▶ _WORK TO BE COMPLETED_:
Print nothing but the lines below starting at the line that holds "Stefanie Kloß" and ending at the line that holds "Letzter Beitrag von", including both, each exactly as written.

▶ _MATERIAL TO PROCESS_:

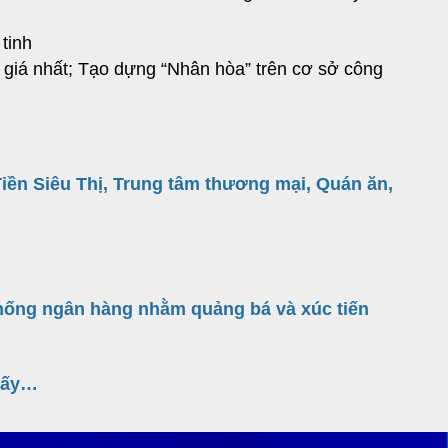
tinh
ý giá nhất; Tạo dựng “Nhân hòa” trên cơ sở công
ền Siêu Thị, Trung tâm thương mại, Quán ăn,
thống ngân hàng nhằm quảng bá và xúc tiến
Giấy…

--

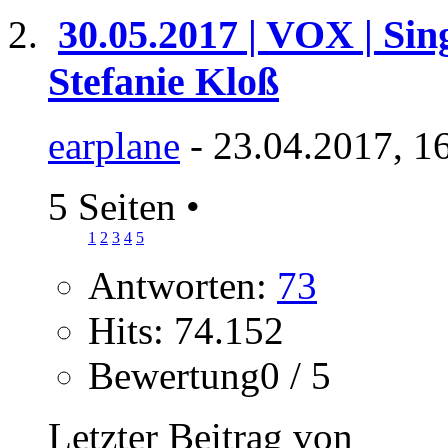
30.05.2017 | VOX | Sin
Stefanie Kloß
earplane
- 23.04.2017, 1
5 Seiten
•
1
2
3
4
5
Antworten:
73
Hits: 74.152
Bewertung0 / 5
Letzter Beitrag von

▶ _RESULT OF THIS EXERCISE_:
Stefanie Kloß
earplane
- 23.04.2017, 1
5 Seiten
•
1
2
3
4
5
Antworten:
73
Hits: 74.152
Bewertung0 / 5
Letzter Beitrag von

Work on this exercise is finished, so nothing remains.